#### TASK REQUIREMENTS
These records contain pictures, which must be left out; copy exactly the lines from the one with "מקרה שימוש נפוץ" up to and including the one with "r juga mempunyai motif".

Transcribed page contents
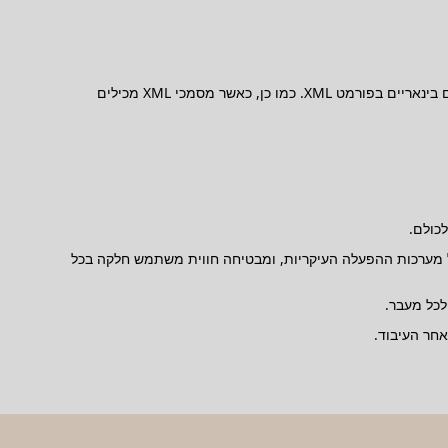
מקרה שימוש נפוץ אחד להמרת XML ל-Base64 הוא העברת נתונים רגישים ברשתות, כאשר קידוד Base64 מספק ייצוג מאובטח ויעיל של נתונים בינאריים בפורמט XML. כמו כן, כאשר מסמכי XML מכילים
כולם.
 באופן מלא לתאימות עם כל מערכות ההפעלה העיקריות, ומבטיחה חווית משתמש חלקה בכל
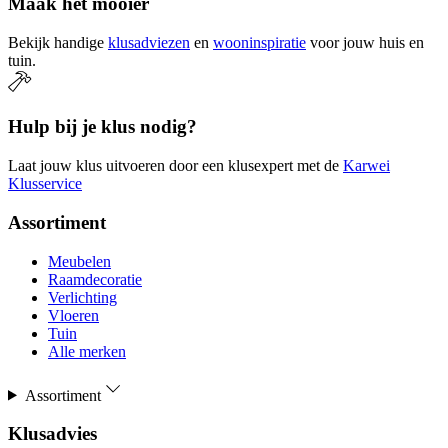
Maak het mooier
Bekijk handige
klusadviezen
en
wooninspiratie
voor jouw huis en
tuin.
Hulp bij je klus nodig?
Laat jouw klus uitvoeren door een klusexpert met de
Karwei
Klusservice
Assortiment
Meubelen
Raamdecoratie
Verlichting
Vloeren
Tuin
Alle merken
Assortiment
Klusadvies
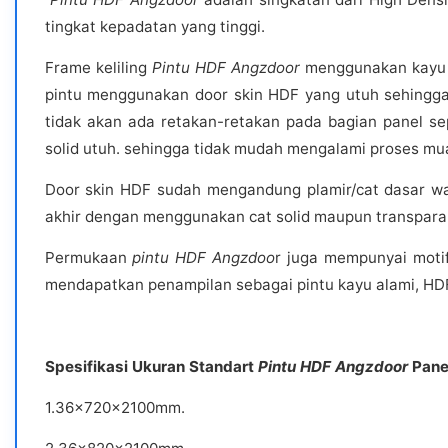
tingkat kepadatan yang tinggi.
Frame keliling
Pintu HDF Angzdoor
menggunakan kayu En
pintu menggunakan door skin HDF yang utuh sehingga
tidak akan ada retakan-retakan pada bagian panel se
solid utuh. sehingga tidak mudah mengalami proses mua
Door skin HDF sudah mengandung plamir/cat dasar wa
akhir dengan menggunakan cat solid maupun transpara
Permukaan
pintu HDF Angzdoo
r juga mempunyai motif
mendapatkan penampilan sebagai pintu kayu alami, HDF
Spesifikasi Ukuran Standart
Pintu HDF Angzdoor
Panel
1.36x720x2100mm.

---

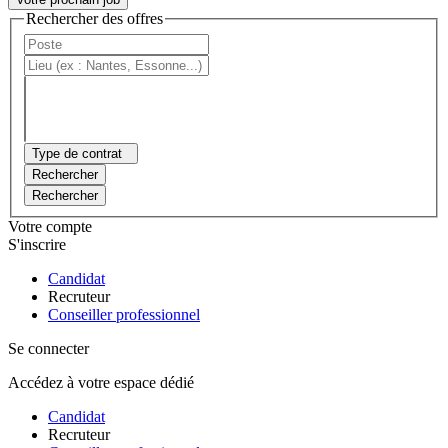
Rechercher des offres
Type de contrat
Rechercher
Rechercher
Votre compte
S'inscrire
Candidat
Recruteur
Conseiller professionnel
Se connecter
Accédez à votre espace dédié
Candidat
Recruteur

==

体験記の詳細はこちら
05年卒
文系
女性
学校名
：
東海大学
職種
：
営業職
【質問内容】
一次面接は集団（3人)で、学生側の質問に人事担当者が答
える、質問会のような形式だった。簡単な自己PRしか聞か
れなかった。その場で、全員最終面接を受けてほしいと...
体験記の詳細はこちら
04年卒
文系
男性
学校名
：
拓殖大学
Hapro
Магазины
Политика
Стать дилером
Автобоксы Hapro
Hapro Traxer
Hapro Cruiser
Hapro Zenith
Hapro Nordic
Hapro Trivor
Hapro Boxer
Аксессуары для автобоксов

#### ANSWER AREA
מקרה שימוש נפוץ אחד להמרת XML ל-Base64 הוא העברת נתונים רגישים ברשתות, כאשר קידוד Base64 מספק ייצוג מאובטח ויעיל של נתונים בינאריים בפורמט XML. כמו כן, כאשר מסמכי XML מכילים
כולם.
 באופן מלא לתאימות עם כל מערכות ההפעלה העיקריות, ומבטיחה חווית משתמש חלקה בכל
Maak het mooier
Bekijk handige
klusadviezen
en
wooninspiratie
voor jouw huis en
tuin.
Hulp bij je klus nodig?
Laat jouw klus uitvoeren door een klusexpert met de
Karwei
Klusservice
Assortiment
Meubelen
Raamdecoratie
Verlichting
Vloeren
Tuin
Alle merken
Assortiment
Klusadvies
tingkat kepadatan yang tinggi.
Frame keliling
Pintu HDF Angzdoor
menggunakan kayu En
pintu menggunakan door skin HDF yang utuh sehingga
tidak akan ada retakan-retakan pada bagian panel se
solid utuh. sehingga tidak mudah mengalami proses mua
Door skin HDF sudah mengandung plamir/cat dasar wa
akhir dengan menggunakan cat solid maupun transpara
Permukaan
pintu HDF Angzdoo
r juga mempunyai motif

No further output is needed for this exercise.